Exercise requirements = Find the line in the entries below that contains "qualified support staff". Repeat it exactly, and every line after it through the line that contains "and comfortable facilities".

[Dataset entries]
· · · · · · ·
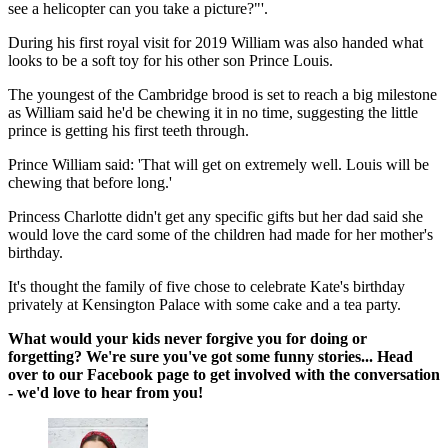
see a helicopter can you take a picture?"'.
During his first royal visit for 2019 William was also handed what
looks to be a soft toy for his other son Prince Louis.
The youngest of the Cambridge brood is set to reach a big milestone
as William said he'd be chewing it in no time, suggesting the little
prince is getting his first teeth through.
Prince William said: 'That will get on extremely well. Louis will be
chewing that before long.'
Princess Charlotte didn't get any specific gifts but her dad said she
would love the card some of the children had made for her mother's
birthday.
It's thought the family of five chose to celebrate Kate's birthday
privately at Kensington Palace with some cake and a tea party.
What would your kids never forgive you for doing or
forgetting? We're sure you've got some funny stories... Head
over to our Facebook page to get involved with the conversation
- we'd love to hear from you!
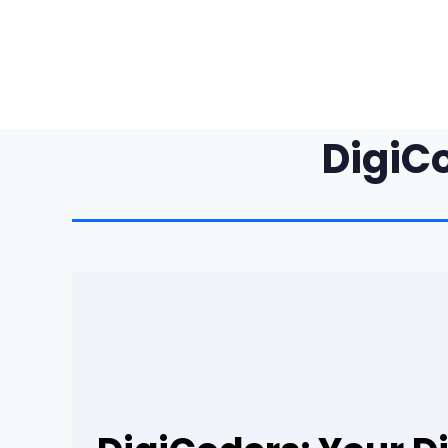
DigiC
· · · · · · ·
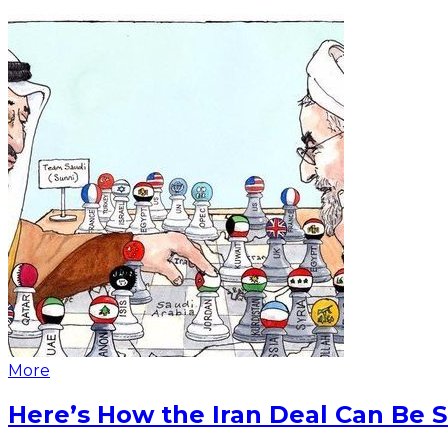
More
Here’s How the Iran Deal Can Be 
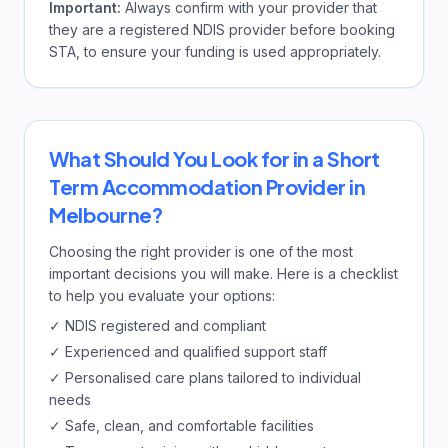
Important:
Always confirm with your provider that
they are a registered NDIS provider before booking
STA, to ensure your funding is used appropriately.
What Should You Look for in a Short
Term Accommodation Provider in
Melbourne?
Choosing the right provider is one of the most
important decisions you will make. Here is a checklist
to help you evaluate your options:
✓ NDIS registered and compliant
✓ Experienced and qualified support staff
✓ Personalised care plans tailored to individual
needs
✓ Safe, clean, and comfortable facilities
· · · · · · ·
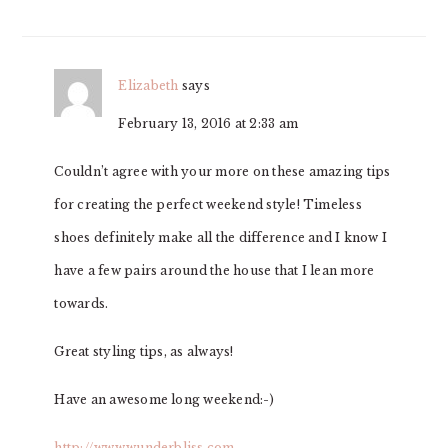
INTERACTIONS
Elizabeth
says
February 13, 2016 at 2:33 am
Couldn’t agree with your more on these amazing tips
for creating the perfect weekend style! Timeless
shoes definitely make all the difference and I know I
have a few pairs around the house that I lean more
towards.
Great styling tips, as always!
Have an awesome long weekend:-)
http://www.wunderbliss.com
· · · · · · ·
Reply =
✓ Experienced and qualified support staff
✓ Personalised care plans tailored to individual
needs
✓ Safe, clean, and comfortable facilities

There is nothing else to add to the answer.